Taylor Swift began this week by wiping her social media slate clean — deleting old posts and even profile pictures — and ended it by releasing the lyric video for her new track, “Look What You Made Me Do,” with the full music video to premiere at the VMAs on Sunday night. (It’s no accident that Katy Perry is hosting.)
People seem evenly split into two camps over “Look What You Made Me Do”: It’s either interesting or it’s deeply unpleasant. (I confess I’m not feeling it.) But no matter what camp you fall into, the song’s lyric video is worth a look:
The lettering and blocky, graphic artwork is a clear reference to the work of Saul Bass, the iconic minimalist artist whose famous movie title sequences include Alfred Hitchcock’s Psycho, as well as the title sequence and poster for Hitchcock’s 1958 thriller Vertigo, the latter of which is heavily evoked in the Swift videoIn Vertigo, a husband enlists a woman in his plot to murder his own wife and make it look like suicide — and that woman becomes trapped in a toxic romance with a far more dangerous man.
The allusion to Bass and his work with Hitchcock is a terrific fit for “Look What You Made Me Do,” a song predicated on the idea that Swift has finally had enough and is striking back. She’s got a list of names and yours is in red, underlined: “I don’t like your perfect crime / how you laugh when you lie,” she sings.
Sound familiar? Yeah. In both visually evoking Bass’s work for Hitchcock and singing later in the song about how she “got smarter,” “got harder,” and “rose up from the dead,” Swift is channeling Amy Dunne, the vengeful protagonist of Gone Girl.
When David Fincher’s Gone Girl hit theaters in 2014, the comparisons to Hitchcock were natural. The story of Nick and Amy Dunne, a couple whose marriage is loaded with twisted secrets and psychological traumas that lead it spectacularly awry, seemed like something Hitch would have tackled — not to mention that Gone Girl employs a similar icy detachment in both its style of filmmaking and its female protagonist.
As Amy goes through careful stagings and impersonations to finesse her revenge against her husband, it’s also hard not to think of Vertigo. The two have very different plots, but they draw on many of the same elements for a similarly dastardly plan. In both movies there are impersonations and mistaken identities, dangerous trysts and faked deaths, and hovering over all of it is a potent sense of dread and twisted psychological suspense.
Saul Bass’s poster for Vertigo
Saul Bass’s poster for Vertigo.
In “Look What You Made Me Do” and its lyric video, Swift is evoking them all, killing off her social media profiles so she can “rise up from the dead” and exact her revenge on — well, on a lot of people, it seems: Kanye and Kim, Katy Perry, and whoever else is on her list.
The bloody, noir-like video nods to Vertigo and the lyrics hint at Gone Girl, but the song draws on a trope that’s much bigger than any of them: the formerly innocent woman who’s made herself smarter and stronger than her enemies, and is about to reemerge with a knife. (That Taylor Swift, Vertigo’s Kim Novak, and Gone Girl’s Rosamund Pike all play convincingly icy blondes is not coincidental.)

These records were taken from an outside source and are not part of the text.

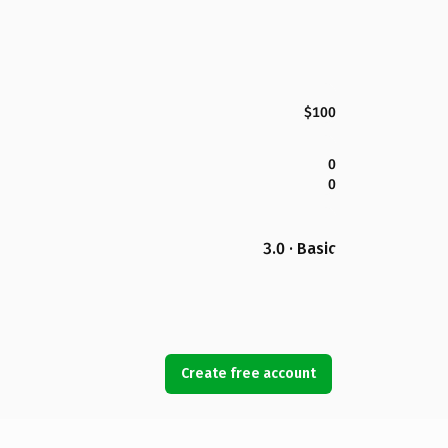
$100
0
0
3.0 · Basic
Create free account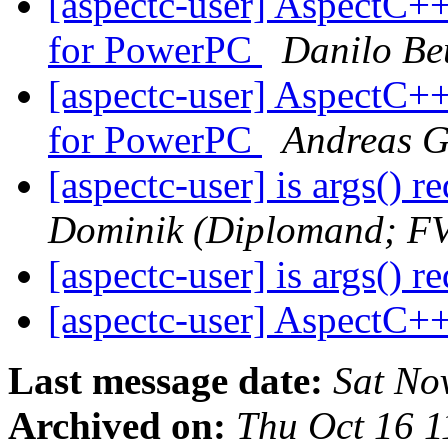
[aspectc-user] AspectC
for PowerPC
Danilo Be
[aspectc-user] AspectC
for PowerPC
Andreas G
[aspectc-user] is args() 
Dominik (Diplomand; F
[aspectc-user] is args() 
[aspectc-user] AspectC+
Last message date:
Sat No
Archived on:
Thu Oct 16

Whether this totally works is up for grabs — the very line “look what you made me do” is queasily evocative of a line that abusers are known to use on their victims in order to turn around the blame for their actions. Then again, part of the reason Amy Dunne is a controversial figure is that it’s not easy to see where the line between victim and villain runs through her persona.
So maybe “Look What You Made Me Do” is too muddled to really parse. But its references seem pretty clear: If you’re trying to figure out what Swift has up her sleeve next, these movies may provide a hint.